Es obvio entonces que necesiten legislación
más represiva, jueces más cómplices y medios
que inculquen que hay ladrones y que hay que matarlos; que los escraches (y
movilizaciones, piquetes, y cortes de calles) son subversivos y hay que
castigarlos y que la policía es una institución que nos protege de los
delincuentes y exaltados”.
Y terminábamos, hace 13 años, vaticinando que,
por este camino, “…no sólo tendremos muchas más víctimas de la policía, sino
que habrá –sobre todo– más Víctor Choque y Teresa Rodríguez”.
Víctor y Teresa, los primeros dos muertos en
la protesta social posteriores a 1983, fueron asesinados, ambos, un 12 de
abril. En 1995 el primero, en Tierra del Fuego, mientras se movilizaba contra
el cierre de la
fábrica Continental. Ella , en 1997, en Cutral Có, durante la
protesta de los docentes. En los años siguientes, confirmando el pronóstico,
fueron fusilados Francisco Escobar y Mauro Ojeda en la masacre del puente de
Corrientes, en 1999; Aníbal Verón en 2000, Barrios y Santillán en 2001, los
tres en Salta; en todo el país, 39 personas en la represión del 19 y 20 de
diciembre de 2001; Darío Santillán y Maxi miliano
Kosteki en el puente Pueyrredón, en 2002; Luis Cuéllar en Jujuy, en 2003,
manifestándose frente a la comisaría en la que otro joven había sido asesinado
en la tortura; el docente Carlos Fuentealba, en Neuquén, en 2007, y el
trabajador del ajo Juan Carlos Erazo, en Mendoza, en 2008.

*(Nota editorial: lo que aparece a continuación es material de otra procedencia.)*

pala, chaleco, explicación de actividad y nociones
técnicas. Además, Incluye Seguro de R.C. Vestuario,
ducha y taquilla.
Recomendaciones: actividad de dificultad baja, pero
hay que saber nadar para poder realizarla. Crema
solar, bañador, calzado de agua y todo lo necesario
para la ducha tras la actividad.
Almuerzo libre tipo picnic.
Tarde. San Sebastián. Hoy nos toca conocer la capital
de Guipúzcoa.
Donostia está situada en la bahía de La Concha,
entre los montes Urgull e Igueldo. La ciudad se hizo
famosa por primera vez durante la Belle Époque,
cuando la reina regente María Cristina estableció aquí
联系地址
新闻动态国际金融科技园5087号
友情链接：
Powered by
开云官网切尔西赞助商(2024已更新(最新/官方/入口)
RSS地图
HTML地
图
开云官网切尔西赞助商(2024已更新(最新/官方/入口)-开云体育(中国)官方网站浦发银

En 2010, nueve manifestantes fueron asesinados
mientras participaban de una movilización: Facundo
Vargas (Pacheco), Nicolás Carrasco (Bariloche )

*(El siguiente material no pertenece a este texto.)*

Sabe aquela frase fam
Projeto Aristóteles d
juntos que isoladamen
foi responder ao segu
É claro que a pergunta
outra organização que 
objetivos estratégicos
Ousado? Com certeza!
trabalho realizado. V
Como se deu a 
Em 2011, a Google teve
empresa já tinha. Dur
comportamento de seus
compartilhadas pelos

y Sergio Cárdenas (Bariloche ), en
diferentes marchas contra el gatillo fácil (caso Villanueva, el primero, y
Bonefoi, los dos restantes). Mariano Ferreyra, militante del Partido Obrero,
fue asesinado cuando, junto a su organización, acompañaba una medida de fuerza
de los trabajadores ferroviarios tercerizados en Barracas. Roberto López y
Mario López, de la etnia Qom ,
murieron en la represión a un corte de ruta en Formosa, y Bernardo Salgueiro,
Rosemary Chura Puña y Emilio Canaviri Álvarez, en la ciudad de Buenos Aires, en
la toma de tierras del Parque Indoamericano.
En este año 2011, otras cuatro víctimas se
sumaron al listado de los asesinados por luchar por sus derechos, con Ariel
Farfán, Félix Reyes Pérez, Víctor Heredia y José Sosa Velázquez, en la represión
a la toma de tierras en Jujuy. Ése es, junto a los 3.200 muertos por el gatillo
fácil y la tortura, el saldo humano acumulado en 13 años de doctrina de la
“seguridad ciudadana”.
Bibliografía
Wacquant, Loïc, Las cárceles de la miseria. Manantial : Buenos Aires,2003.
Artículo enviado especialmente por la autora
para su publicación en Herramienta
1 Los que se olvidaron
fueron los medios y el gobierno,
cuando resultó que el homicida era otro policía, que mató a su camarada para
evitar que lo reconociera, pues eran de la misma comisaría.